Yang Shengping, Fang Zhide
Department of Pathology, School of Medicine, Texas Tech University Health Science Center, Lubbock, Texas, USA.
Biostatistics Program, School of Public Health, LSU Health Sciences Center, New Orleans, Louisiana, USA.
J Appl Stat. 2017;44(1):57-70. doi: 10.1080/02664763.2016.1158798. Epub 2016 Mar 16.

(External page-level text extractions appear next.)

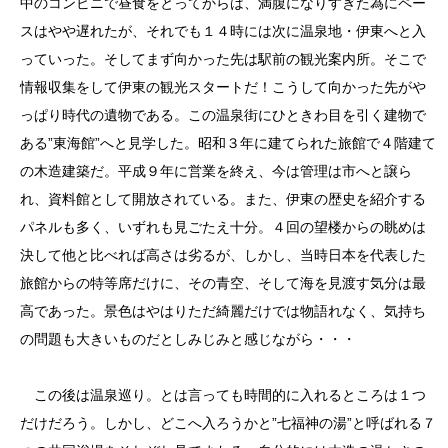
中のコンビニで昼食をとってからは、満腹になりすぎた為にペー
スはやや遅れたが、それでも１４時には次に温泉地・伊東へと入
っていった。そしてまず向かった先は駅前の観光案内所。そこで
情報収集をして伊東の観光スタートだ！こうして向かった先がや
っぱり時代の遺物である。この温泉街にひときわ目を引く建物で
ある”東海館”へと見学した。昭和３年に建てられた旅館で４階建て
の木造建築だ。平成９年に営業を終え、今は管理は市へと譲ら
れ、資料館として開放されている。また、伊東の歴史を紹介する
パネルも多く、いずれも見ごたえ十分。４回の望楼からの眺めは
決して他と比べれば高さは劣るが、しかし、当時日本を代表した
旅館からの特等席だけに、その青空、そして海を見渡す気分は最
高であった。景色はやはりただ綺麗だけでは物語れなく、気持ち
の問題も大きいものだとしみじみと感じながら・・・
この後は温泉巡り。とは言っても時間的に入れるところは１つ
だけだろう。しかし、どこへ入ろうかと”七福神の湯”と呼ばれる７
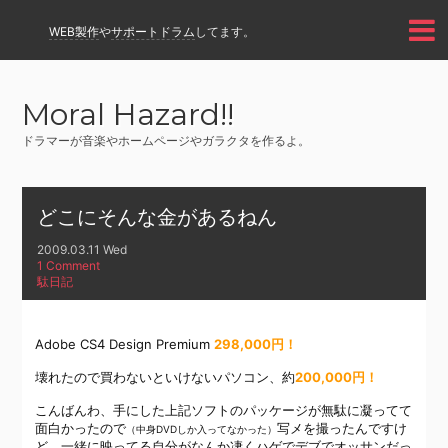
WEB製作
や
サポートドラム
してます。
Moral Hazard!!
ドラマーが音楽やホームページやガラクタを作るよ。
どこにそんな金があるねん
2009.03.11 Wed
1 Comment
駄日記
Adobe CS4 Design Premium
298,000円！
壊れたので買わないといけないパソコン、約
200,000円！
こんばんわ、手にした上記ソフトのパッケージが無駄に凝ってて
面白かったので
写メを撮ったんですけ
（中身DVDしか入ってなかった）
ど、一緒に映ってる自分がなんか凄くハゲでデブでオッサンだっ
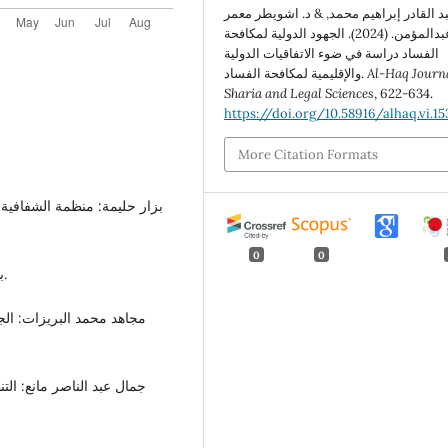
بد القادر إبراهيم محمد, & د. اشويطر معمر
عبدالمؤمن. (2024). الجهود الدولية لمكافحة
الفساد دراسة في ضوء الاتفاقيات الدولية
Al-Haq Journa
والإقليمية لمكافحة الفساد.
Sharia and Legal Sciences
, 622-634.
https://doi.org/10.58916/alhaq.vi.15
More Citation Formats
0
0
- بلال خلف السكارته: الفساد الإداري، وائل للنشر والتوزيع.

Paired sequencing data are commonly collected in genomic studies to control biological variation. However, existing data processing strategies suffer at low coverage regions, which are unavoidable due to the limitation of current sequencing technology. Furthermore, information contained in the absolute values of the read counts is commonly ignored. We propose a read count ratio processing/modification method, to not only incorporate information contained in the absolute values of paired counts into one variable, but also mitigate the discrete artifact, especially when both counts are small. Simulation shows that the processed variable fits well with a Beta distribution, thus providing an easy tool for down-stream inference analysis.
在基因组研究中,通常会收集配对测序数据以控制生物学变异。然而,现有的数据处理策略在低覆盖区域存在问题,由于当前测序技术的局限性,这些区域是不可避免的。此外,读取计数绝对值中包含的信息通常被忽略。我们提出了一种读取计数比率处理/修正方法,不仅将配对计数绝对值中包含的信息整合到一个变量中,还能减轻离散伪影,特别是当两个计数都很小时。模拟表明,处理后的变量与贝塔分布拟合良好,从而为下游推断分析提供了一个简单的工具。